Productivity

Help! I’m Drowning In Email!

During July, I am going to answer some questions from readers about specific problems they are having with their productivity systems.

Help! I am drowning in email!

Email usage is out of hand these days. Too much gets sent around to too many people. [inlinetweet prefix=”” tweeter=”” suffix=””]Is it any wonder that very few people have “inbox zero”[/inlinetweet]?

Here are some basic tips to help you dig your way out of the pile.

Take Stock

You have to know what you are dealing with before you can take any concrete action. What’s in your inbox? Is it stuff you haven’t looked at? Or is it stuff you have already dealt with but you are waiting on a reply? Or is it stuff you looked at but didn’t have time to do right then so it has just sat?

Look through your inbox and estimate how many of the types of emails above you have.

Backlog It

Now comes the scary part. You are going to backlog everything. Take the stuff that is in there now and move it out of sight. Don’t worry about this – you will get to it eventually.

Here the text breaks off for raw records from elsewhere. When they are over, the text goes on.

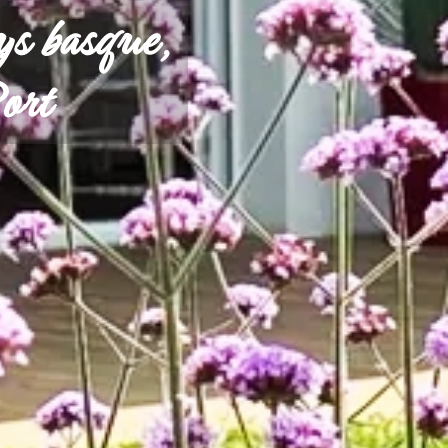
s basque,
ort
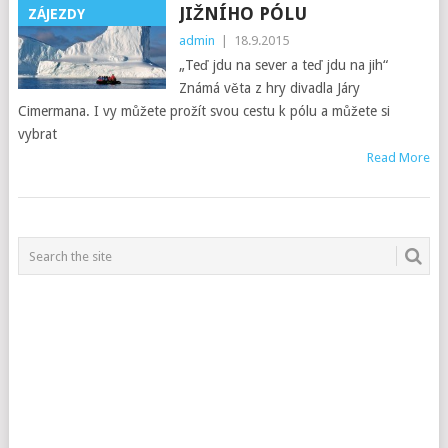
JIŽNÍHO PÓLU
ZÁJEZDY
admin
|
18.9.2015
„Teď jdu na sever a teď jdu na jih“
Známá věta z hry divadla Járy
Cimermana. I vy můžete prožít svou cestu k pólu a můžete si
vybrat
Read More
POSTS
NAVIGATION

You will now be dealing with email that comes in, and working on your backlog as you can.

Set Up Folders/Labels

The next thing you will need to do is set up folders or labels for your email to reside in. There are three types of emails: those that you need to act on (including waiting for a response); those that belong to projects you are actively working on; and those that you need to keep, but may not need very often.

I set up three high-level folders for this: Action, CurrentProjects and Reference.

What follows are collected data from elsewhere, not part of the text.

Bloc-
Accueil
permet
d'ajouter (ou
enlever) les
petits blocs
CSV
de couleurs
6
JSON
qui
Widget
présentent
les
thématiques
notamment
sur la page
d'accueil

Under each of these I classify things more distinctly. For instance, the Action folder has sub-folders corresponding to the action needed. This means there are folders for Reply; Read; WaitingFor; and TakeAction. CurrentProjects has a folder for each of the things I am working on. Reference is there to help me find things easily later on; for instance, there is a TaxReceipts folder where I put all tax receipts.

By setting these folders up you now have a place to put your email.

Auto-responders

Are there things you repeat many times? Do you find yourself sending the same text over and over? Consider doing auto-replies. For GMail, this is a Lab feature called Canned Responses; but even if your email program doesn’t handle these, you can still keep them in a text file and copy/paste standard answers.

By having a set of standard responses, you will spend a lot less time responding to email.

Filtering

Much of what gets flung around email, particularly at work, is sent “in case”. We are copied on emails that really have no relevance “in case” we might need to know. It’s easier to do now that adding people is just a few keystrokes, instead of an actual letter.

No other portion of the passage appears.